Baldwin, with the firm Harris, Miller, Miller & Hansen — which specializes in environmental noise, primarily related to airports — said if the town is looking to restrict aircraft in any way a Part 161 will help them get there.
Baldwin estimated it would take about 18 months and somewhere between $1.5 million and $2 million to complete the process of a Part 161, which Kirsch later noted can be used to implement restrictions directly or as a tool to get pilots to the table to agree to certain restrictions.
Supervisor Wilkinson wondered what it was that set East Hampton apart as an airport affected by noise.
“It’s not an issue for many communities … We’re probably the poster child for that,” said airport manager Jim Brundige of the town’s issue with helicopter noise.
Brundige said the proximity to New York and the number of affluent homeowners and visitors who use the airport certainly has an impact.
Kirsch added because the airport is close to New York people avoid using fixed wing aircraft to get to East Hampton, opting for helicopters instead.

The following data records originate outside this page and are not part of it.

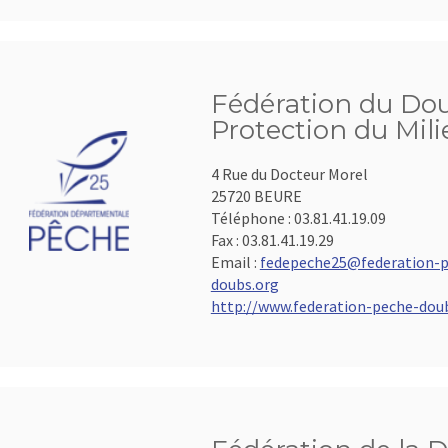
Fédération du Dou
Protection du Mil
4 Rue du Docteur Morel
25720 BEURE
Téléphone :
03.81.41.19.09
Fax :
03.81.41.19.29
Email :
fedepeche25@federation-p
doubs.org
http://www.federation-peche-dou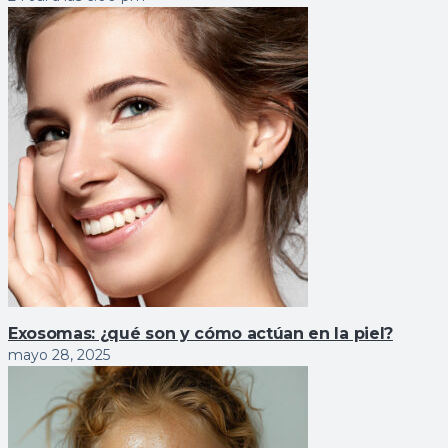
Exosomas: ¿qué son y cómo actúan en la piel?
mayo 28, 2025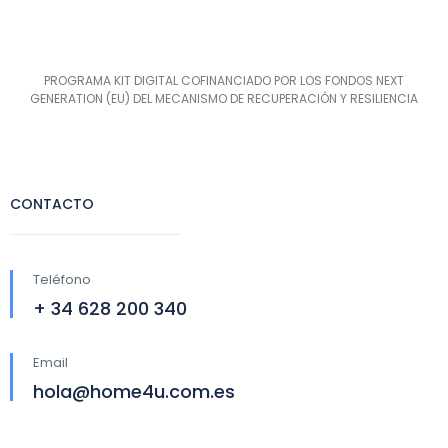
PROGRAMA KIT DIGITAL COFINANCIADO POR LOS FONDOS NEXT
GENERATION (EU) DEL MECANISMO DE RECUPERACIÓN Y RESILIENCIA
CONTACTO
Teléfono
+ 34 628 200 340
Email
hola@home4u.com.es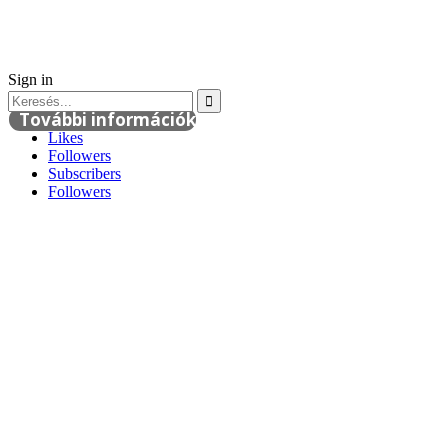
Sign in
További információk
Likes
Followers
Subscribers
Followers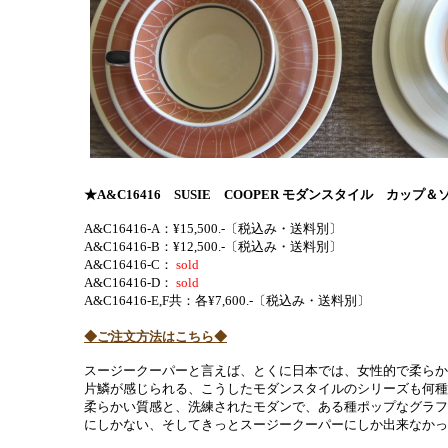
★A&C16416
SUSIE COOPER モダンスタイル カップ＆
A&C16416-A：¥15,500.-〔税込み・送料別〕
A&C16416-B：¥12,500.-〔税込み・送料別〕
A&C16416-C：
sold
A&C16416-D：
sold
A&C16416-E,F共：各¥7,600.-〔税込み・送料別〕
◆ご注文方法はこちら◆
スージークーパーと言えば、とくに日本では、女性的で柔らか
片鱗が感じられる、こうしたモダンスタイルのシリーズも何種
柔らかい質感と、洗練されたモダンで、ある種ポップなグラフ
にしかない、そしてきっとスージークーパーにしか出来なかっ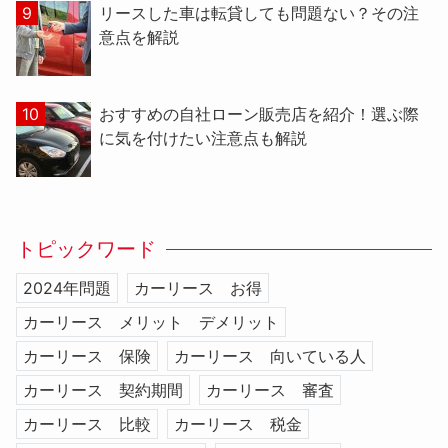
リースした車は転貸しても問題ない？その注
意点を解説
おすすめの自社ローン販売店を紹介！選ぶ際
に気を付けたい注意点も解説
トピックワード
2024年問題
カーリース お得
カーリース メリット デメリット
カーリース 保険
カーリース 向いている人
カーリース 契約期間
カーリース 審査
カーリース 比較
カーリース 税金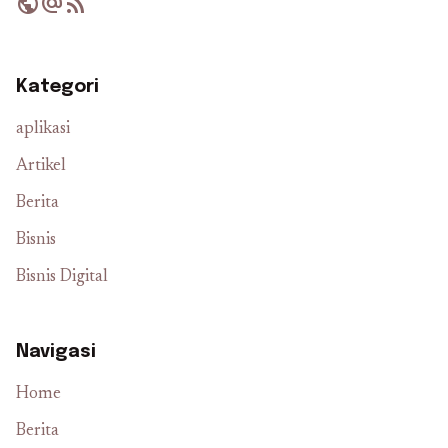
public
alternate_email
rss_feed
Kategori
aplikasi
Artikel
Berita
Bisnis
Bisnis Digital
Navigasi
Home
Berita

“You have a community that is unusually sensitive to noise,” he added. “Why? Because you have people who come out here to relax. The same helicopters flying over Queens are not going to have the same disruption in terms of noise.”
Kirsch added of the 20,000 airports nationally, just 5,000 are for public use and only 500 take commercial service. Most of those airports are not smack in the middle of rural, residential neighborhoods, but closer to urban centers.
Baldwin said that since last year the town has earnestly been collecting airport data, on traffic, routes, complaints and weather — data he said could be used in a Part 161 analysis to discover solutions that can be proposed to reduce noise impacts.
“The reason we are coming to you today is we are at a fork in the road,” said Kirsch, asking the board whether or not they should move forward with this study.
Specificity, he added, will be crucial to being able to get restrictions implemented. Banning helicopter traffic, for example, would not likely be viable but another solution, like limitations during specific hours could be.
Baldwin estimated it would cost $500,000 to get him to the point to be able to make a recommendation.
Brundige said that was not available in the airport budget.
“Unless we find that extra $500,000, the last nine years have been for naught,” said Quigley.
Quigley added she would like to explore this path as a means of noise mitigation before she would consider abandoning the taking of grant money from the FAA — another method of wresting control over the airport.
Brundige also spoke about how the use of the singular, power line route into the airport from the North Shore was a decision he made, with a representative from the FAA, the Eastern Region Helicopter Council and Councilman Stanzione.
“The result was hundreds of homes impacted by the northwest route, including North Haven and Shelter Island,” said Brundige of what he called the “failed experiment” to use the Northwest Creek route as a second path into and out of the airport.
Councilman Stanzione, he said, deferred to Brundige’s opinion on the matter.
“It’s nice of you to fall on the sword and say you made that decision,” said Wilkinson. “I am not sure that is adequate because the board should have been involved in that.”
“We have gotten roasted by anyone who lives west of our town borders or north of our town borders,” he said of the change.
“I think in hindsight, I should have brought that to the board and I did not,” said Councilman Stanzione.
Ultimately, said Kirsch, the town board has no true authority over helicopter routes — it can only make recommendations and the fact the town board does not mandate routes protects it from liability.
What is a liability, said Kirsch, is the lack of a real deer fence around the airport. The town has applied for an $80,000 grant for the design of the fence from the FAA, but Kirsch said the FAA would like a second resolution from the town showing it will build the fence at an estimated cost of $575,000 if they do provide that funding.
“The fence is critical in our view,” he said.